Interest-only mortgages have much smaller monthly repayments – but the lender will only give you an interest-only mortgage if you have another way of repaying the balance at the end of the term.
As the name implies, with an interest-only mortgage you only pay back the interest on the money you borrowed. This means that by the end of the mortgage term you still owe the lender exactly the same amount that you borrowed in the first place – the loan principal – which you then have to pay off in full.
With a normal mortgage, each monthly repayment goes towards the interest and some of the principal – so by the end of the term you’ve paid off everything.
For example, if you take out an interest-only £200,000 mortgage over 25 years with an interest rate of 2.5%, your monthly repayments would be just £417. A normal repayment mortgage, over the same 25 years and 2.5% interest rate, would have monthly repayments of £897.
The key to interest-only mortgages is that you must have another way of paying off the principal – and the bank or building society will want to know your repayment method before offering you an interest-only mortgage.
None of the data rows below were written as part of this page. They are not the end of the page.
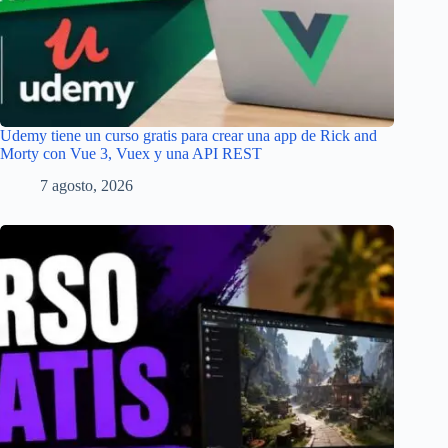
Udemy tiene un curso gratis para crear una app de Rick and
Morty con Vue 3, Vuex y una API REST
7 agosto, 2026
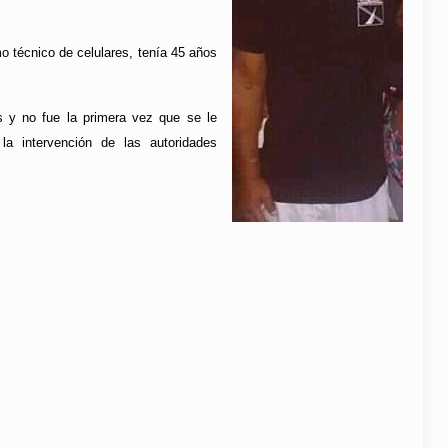
o técnico de celulares, tenía 45 años
s y no fue la primera vez que se le
la intervención de las autoridades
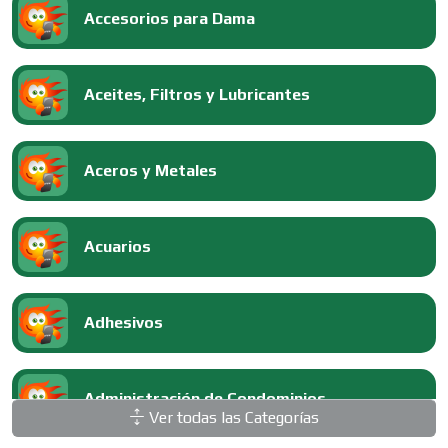
Accesorios para Dama
Aceites, Filtros y Lubricantes
Aceros y Metales
Acuarios
Adhesivos
Administración de Condominios
Ver todas las Categorías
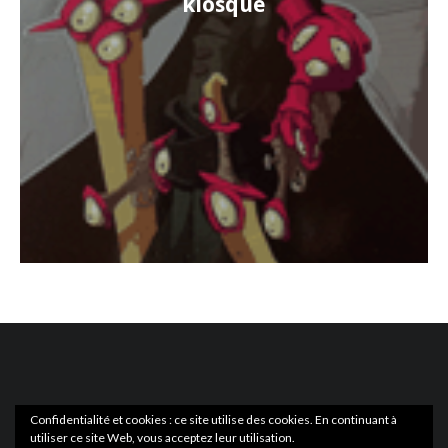
kiosque
Confidentialité et cookies : ce site utilise des cookies. En continuant à
utiliser ce site Web, vous acceptez leur utilisation.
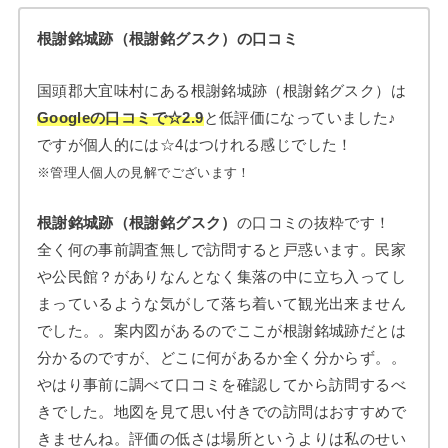
根謝銘城跡（根謝銘グスク）の口コミ
国頭郡大宜味村にある根謝銘城跡（根謝銘グスク）は
Googleの口コミで☆2.9
と低評価になっていました♪
ですが個人的には☆4はつけれる感じでした！
※管理人個人の見解でございます！
根謝銘城跡（根謝銘グスク）
の口コミの抜粋です！
全く何の事前調査無しで訪問すると戸惑います。民家
や公民館？がありなんとなく集落の中に立ち入ってし
まっているような気がして落ち着いて観光出来ません
でした。。案内図があるのでここが根謝銘城跡だとは
分かるのですが、どこに何があるか全く分からず。。
やはり事前に調べて口コミを確認してから訪問するべ
きでした。地図を見て思い付きでの訪問はおすすめで
きませんね。評価の低さは場所というよりは私のせい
The simplest route is to sell the property at the end of the mortgage term and use that to pay back the lender. Many buy-to-let mortgages, where you buy a property specifically to rent it out rather than move into it, are settled in this way.
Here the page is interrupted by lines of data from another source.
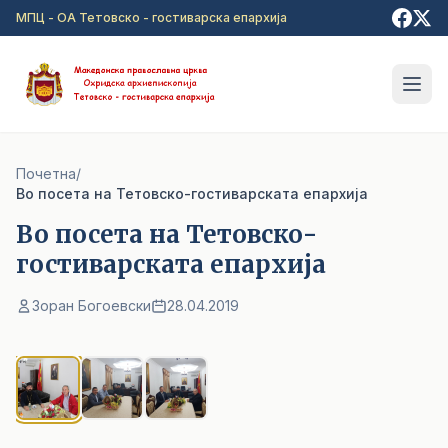
Прејди на главна содржина
МПЦ - ОА Тетовско - гостиварска епархија
Почетна
/
Во посета на Тетовско-гостиварската епархија
Во посета на Тетовско-
гостиварската епархија
Зоран Богоевски
28.04.2019
1
/ 3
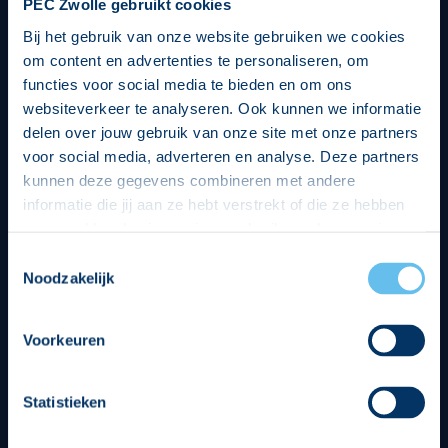
PEC Zwolle gebruikt cookies
Bij het gebruik van onze website gebruiken we cookies
om content en advertenties te personaliseren, om
functies voor social media te bieden en om ons
websiteverkeer te analyseren. Ook kunnen we informatie
delen over jouw gebruik van onze site met onze partners
voor social media, adverteren en analyse. Deze partners
kunnen deze gegevens combineren met andere
informatie die jij aan ze hebt verstrekt of die ze hebben
verzameld op basis van jouw gebruik van hun services.
Hierbij nemen wij wet- en regelgeving in acht, we doen dit
Toestemmingsselectie
op een veilige en integere wijze. Je kunt je toestemming
Noodzakelijk
beheren op de privacy- en cookieverklaring pagina.
Divisie partners
Voorkeuren
Statistieken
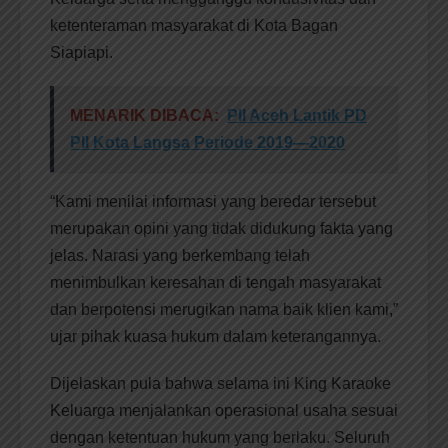
ketenteraman masyarakat di Kota Bagan
Siapiapi.
MENARIK DIBACA:
PII Aceh Lantik PD
PII Kota Langsa Periode 2019—2020
“Kami menilai informasi yang beredar tersebut
merupakan opini yang tidak didukung fakta yang
jelas. Narasi yang berkembang telah
menimbulkan keresahan di tengah masyarakat
dan berpotensi merugikan nama baik klien kami,”
ujar pihak kuasa hukum dalam keterangannya.
Dijelaskan pula bahwa selama ini King Karaoke
Keluarga menjalankan operasional usaha sesuai
dengan ketentuan hukum yang berlaku. Seluruh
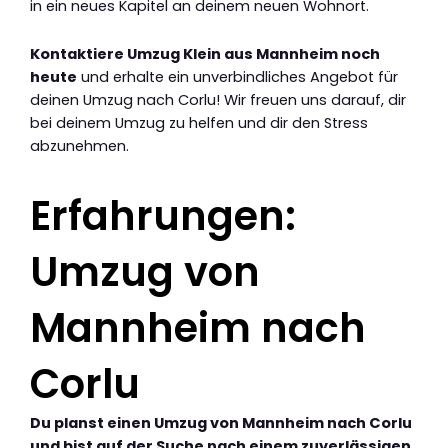
in ein neues Kapitel an deinem neuen Wohnort.
Kontaktiere Umzug Klein aus Mannheim noch
heute
und erhalte ein unverbindliches Angebot für
deinen Umzug nach Corlu! Wir freuen uns darauf, dir
bei deinem Umzug zu helfen und dir den Stress
abzunehmen.
Erfahrungen:
Umzug von
Mannheim nach
Corlu
Du planst einen Umzug von Mannheim nach Corlu
und bist auf der Suche nach einem zuverlässigen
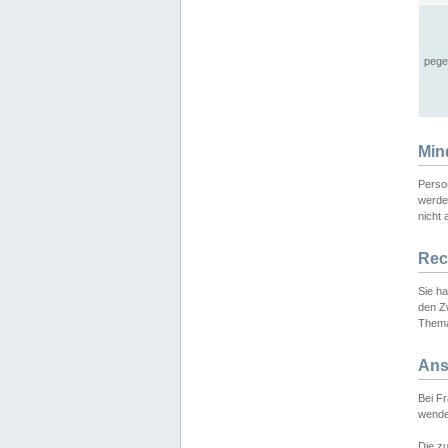
pege
Min
Perso
werde
nicht 
Rec
Sie h
den Z
Thema
Ans
Bei F
wende
Die zu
Other options are a repayment vehicle – a savings plan, a pension withdrawal, or another investment fund – or some kind of lump sum, usually via inheritance.
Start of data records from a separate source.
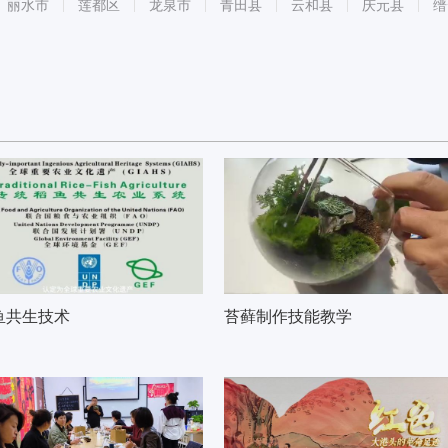
丽水市
莲都区
龙泉市
青田县
云和县
庆元县
缙
鱼共生技术
苔藓制作技能教学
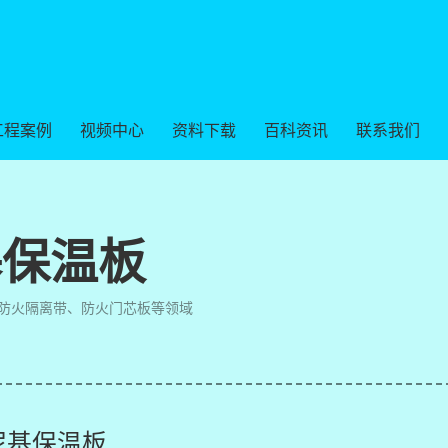
工程案例
视频中心
资料下载
百科资讯
联系我们
基保温板
防火隔离带、防火门芯板等领域
泥基保温板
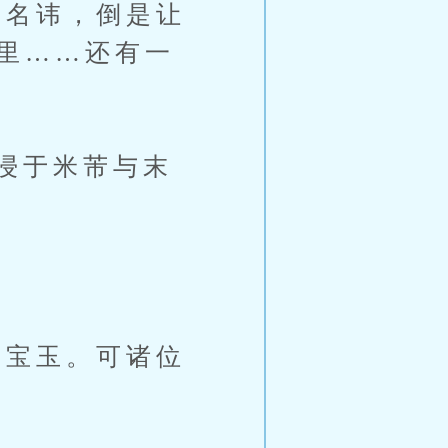
的名讳，倒是让
这里……还有一
浸于米芾与末
贾宝玉。可诸位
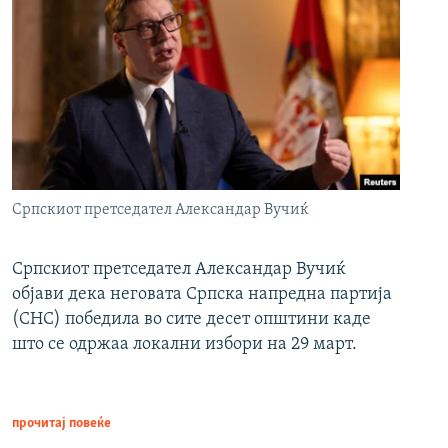
Српскиот претседател Александар Вучиќ
Српскиот претседател Александар Вучиќ
објави дека неговата Српска напредна партија
(СНС) победила во сите десет општини каде
што се одржаа локални избори на 29 март.
прочитај повеќе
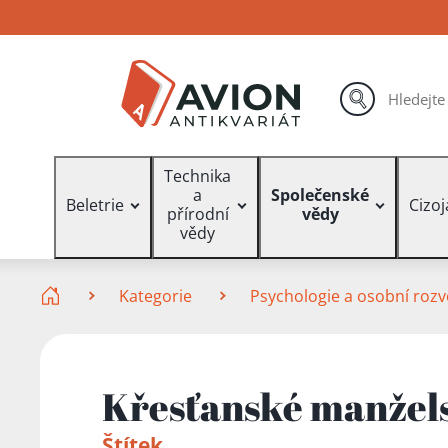
Přejít
Přejít
Přejít
na
na
na
hlavní
hlavní
vyhledávání
obsah
navigaci
hledat
Vyhledávání
Technika
a
Společenské
Beletrie
Cizo
přírodní
vědy
vědy
Zde se nacházíte
Kategorie
Psychologie a osobní rozv
Křesťanské manžels
Štítek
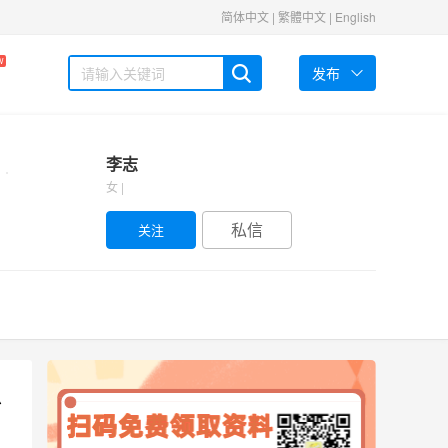
简体中文
|
繁體中文
|
English
W
发布
李志
女 |
私信
少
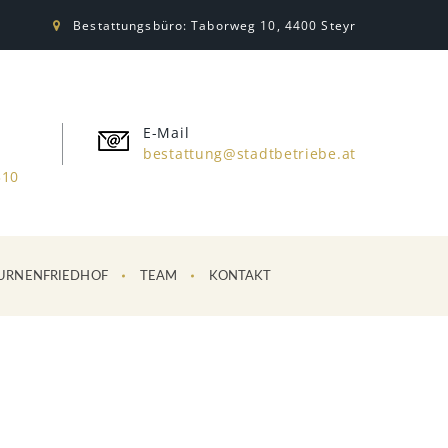
Bestattungsbüro: Taborweg 10, 4400 Steyr
E-Mail
bestattung@stadtbetriebe.at
310
URNENFRIEDHOF
TEAM
KONTAKT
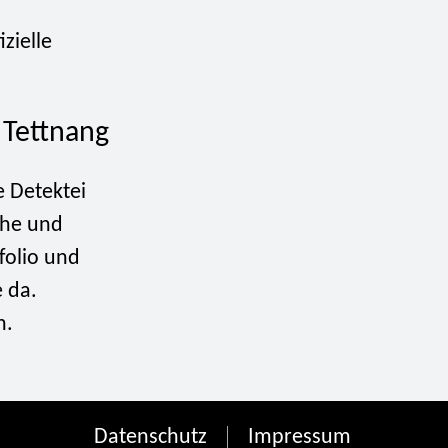
zielle
 Tettnang
e Detektei
che und
folio und
e da.
n.
Datenschutz
Impressum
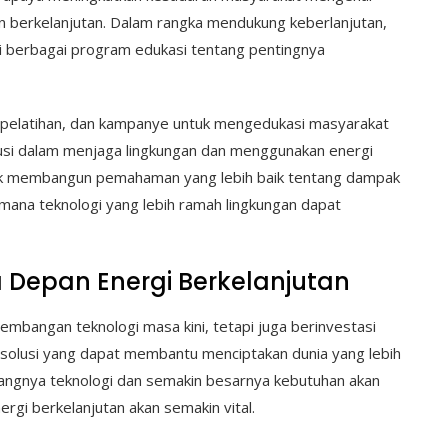
n berkelanjutan. Dalam rangka mendukung keberlanjutan,
ui berbagai program edukasi tentang pentingnya
pelatihan, dan kampanye untuk mengedukasi masyarakat
usi dalam menjaga lingkungan dan menggunakan energi
tuk membangun pemahaman yang lebih baik tentang dampak
mana teknologi yang lebih ramah lingkungan dapat
 Depan Energi Berkelanjutan
mbangan teknologi masa kini, tetapi juga berinvestasi
solusi yang dapat membantu menciptakan dunia yang lebih
angnya teknologi dan semakin besarnya kebutuhan akan
rgi berkelanjutan akan semakin vital.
An interest-only mortgage is usually cheaper over the short term due to its lower monthly payments, but more expensive in the long run because you’re not reducing the principal.
For example, using the previous £200,000 interest-only mortgage scenario, the total amount repaid would be £325,000.
A repayment mortgage is usually more expensive in the short term as you have larger monthly repayments, but you pay the lender less money in total because each month you are reducing the principal – and thus each month you pay less and less interest. Using the previous £200,000 mortgage scenario, the total amount repaid would be £269,000.
Yes, you can get a mortgage that is part repayment and part interest-only. You will pay off some of the loan principal each month, but there will still be an amount that must be settled at the end of the mortgage.
Yes, though there could be fees and other charges. Speak to your mortgage lender to find out more.